And, amid such emotions, such impulses, such desires, fears, aspirations, hopes, regrets, the average boy puts on that Nessus coat called manhood. And he has, in his temporarily dislocated and unadjusted brain, neither the time nor the patience, nor the interest, nor the logic at his command necessary to see and understand what is happening under his aspiring and heavenward-tilted nose. Only the clouds enrapture him; where every star beckons him he responds in a passion of endeavour.
And so he begins the inevitable climb toward the moon—the path which every man born upon the earth has trodden far or only a little way, but the path all men at least have tried.
In his freshman year at Harvard, he got drunk.
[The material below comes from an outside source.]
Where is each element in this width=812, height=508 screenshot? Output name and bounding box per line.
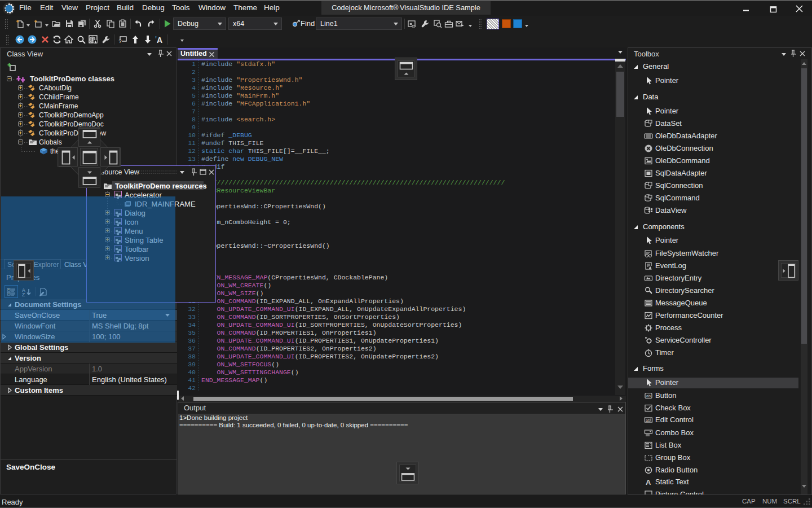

The episode was quite inadvertent on his part—one of those accidents incident to the vile, claret-coloured "punches" offered by some young idiot in "honour" of his own birthday.
The Cambridge police sheltered him over night; his fine was over-subscribed; he explored the depths of hell in consequence of the affair, endured the agony of shame, remorse, and self-loathing to the physical and mental limit, and eventually recovered, regarding himself as a reformed criminal with a shattered past.
However, the youthful gloom and melancholy dignity with which this clothed him had a faint and not entirely unpleasant flavour—as one who might say, "I have lived and learned. There is the sad wisdom of worldly things within me." But he cut out alcohol. It being the fashion at that time to shrug away an offered cup, he found little difficulty in avoiding it.
In his Sophomore year, he met the inevitable young person. And, after all that had been told him, all that he had disdainfully pictured to himself, did not recognize her when he met her.
It was one of those episodes which may end any way. And it ended, of course, in one way or another. But it did end.
Thus the limited world he moved in began to wear away the soft-rounded contours of boyhood; he learned a little about men, nothing whatever about women, but was inclined to consider that he understood them sadly and perfectly. He wrote several plays, novels and poems to amuse himself; wrote articles for the college periodicals, when he was not too busy training with the baseball squad or playing tennis, or lounging through those golden and enchanted hours when the smoke of undergraduate pipes spins a magic haze over life, enveloping books and comrades in that exquisite and softly brilliant web which never tears, never fades in memory while life endures.
He made many friends; he visited many homes; he failed sometimes, but more often he made good in whatever he endeavoured.
His father came on to Cambridge several times—always when his son requested it—and he knew the sympathy of his father in days of triumph, and he understood his father's unshaken belief in his only son when that son, for the moment, faltered.